2 DECEMBER 1911, Page 7

GIFT-BOOKS.

PIONEERS. * CANADA and West Africa! What could be more unlike ? And yet there is no little significance in thus putting these together ; it makes us feel something of the greatness of the Empire of which both are parts. Let Canada come first ; for, indeed, it is first in time as in importance. One thing strikes us at once. How familiar is the story of the exploration and the conquest ! Yet somehow, told over again, it never wearies. And Sir Harry Johnston's manner of telling it is full of fresh- ness. He is wise in not stopping too long over the pro- tracted struggle between France and England in the East; he takes us westwards with the true pioneers. By giving us copious extracts from the journals of Mackenzie, Henry, and Frazer he makes us understand the gradual opening up of the North-West and of British Columbia and helps us to see the great features of the country, to know about its native tribes, its climate, its animal life. This is in a way to go outside his actual province, but it realizes for us the progress of the adventurous travellers ; it makes us see the country as they saw it. Though Sir Harry Johnston has not exactly broken new ground, his book is much more than a mere recapitulation of old narratives ; it is an epic of a great human achievement.

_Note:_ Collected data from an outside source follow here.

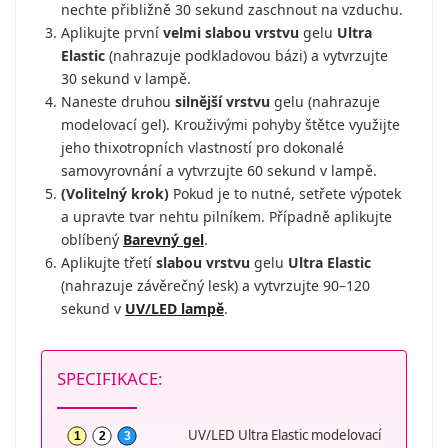
nechte přibližně 30 sekund zaschnout na vzduchu.
Aplikujte první
velmi slabou vrstvu
gelu
Ultra
Elastic
(nahrazuje podkladovou bázi) a vytvrzujte
30 sekund v lampě.
Naneste druhou
silnější vrstvu
gelu (nahrazuje
modelovací gel). Krouživými pohyby štětce využijte
jeho thixotropních vlastností pro dokonalé
samovyrovnání a vytvrzujte 60 sekund v lampě.
(Volitelný krok)
Pokud je to nutné, setřete výpotek
a upravte tvar nehtu pilníkem. Případně aplikujte
oblíbený
Barevný gel
.
Aplikujte třetí
slabou vrstvu
gelu
Ultra Elastic
(nahrazuje závěrečný lesk) a vytvrzujte 90–120
sekund v
UV/LED lampě
.
SPECIFIKACE:
UV/LED Ultra Elastic modelovací
1
2
3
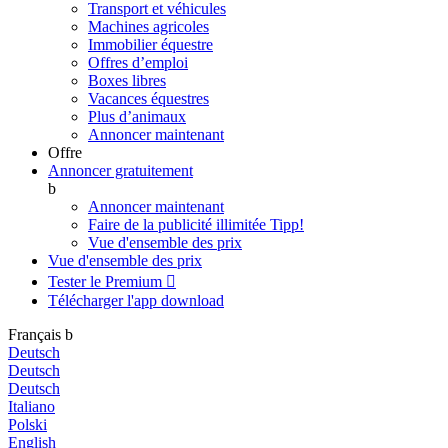
Transport et véhicules
Machines agricoles
Immobilier équestre
Offres d’emploi
Boxes libres
Vacances équestres
Plus d’animaux
Annoncer maintenant
Offre
Annoncer gratuitement
b
Annoncer maintenant
Faire de la publicité illimitée
Tipp!
Vue d'ensemble des prix
Vue d'ensemble des prix
Tester le Premium

Télécharger l'app
download
Français
b
Deutsch
Deutsch
Deutsch
Italiano
Polski
English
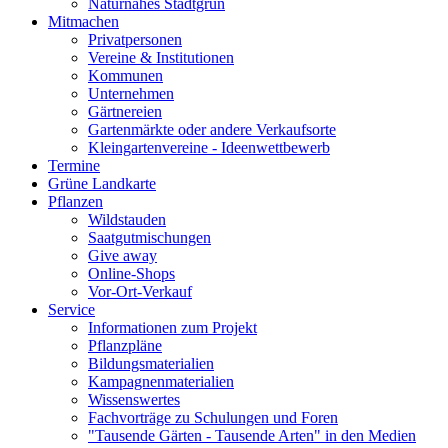
Naturnahes Stadtgrün
Mitmachen
Privatpersonen
Vereine & Institutionen
Kommunen
Unternehmen
Gärtnereien
Gartenmärkte oder andere Verkaufsorte
Kleingartenvereine - Ideenwettbewerb
Termine
Grüne Landkarte
Pflanzen
Wildstauden
Saatgutmischungen
Give away
Online-Shops
Vor-Ort-Verkauf
Service
Informationen zum Projekt
Pflanzpläne
Bildungsmaterialien
Kampagnenmaterialien
Wissenswertes
Fachvorträge zu Schulungen und Foren
"Tausende Gärten - Tausende Arten" in den Medien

We have said that much of the Canadian story is familiar ; when we come to Africa we feel that many of the explorers' names will come with a sound of novelty to most readers How few will know about Jobson's expedition to Gambia, or the adventures of Denham in Bornu! Yet how full of thrilling interest they are! Later on in the volume, when the author gets to the journeys of Clapperton and Lander in Hausaland and the explorations of the two Landers which cleared up the Niger problem, he is in his own country, o, very near it. Naturally then he brings out to the full the extraordinary fascination that African travel exercises on all who have in them anything of imagination and of the adventurous spirit. Extracts from explorers' journals pro- vide us with plenty of excellent material of course, but to this the author adds a wealth of observation and knowledge of details—all that a life-long experience of the Arab traders and these old North African empires gives him. We can heartily recommend to readers this understanding and vigorous appreciation of the West African Pioneers by one who may well rank with them in the roll of honour.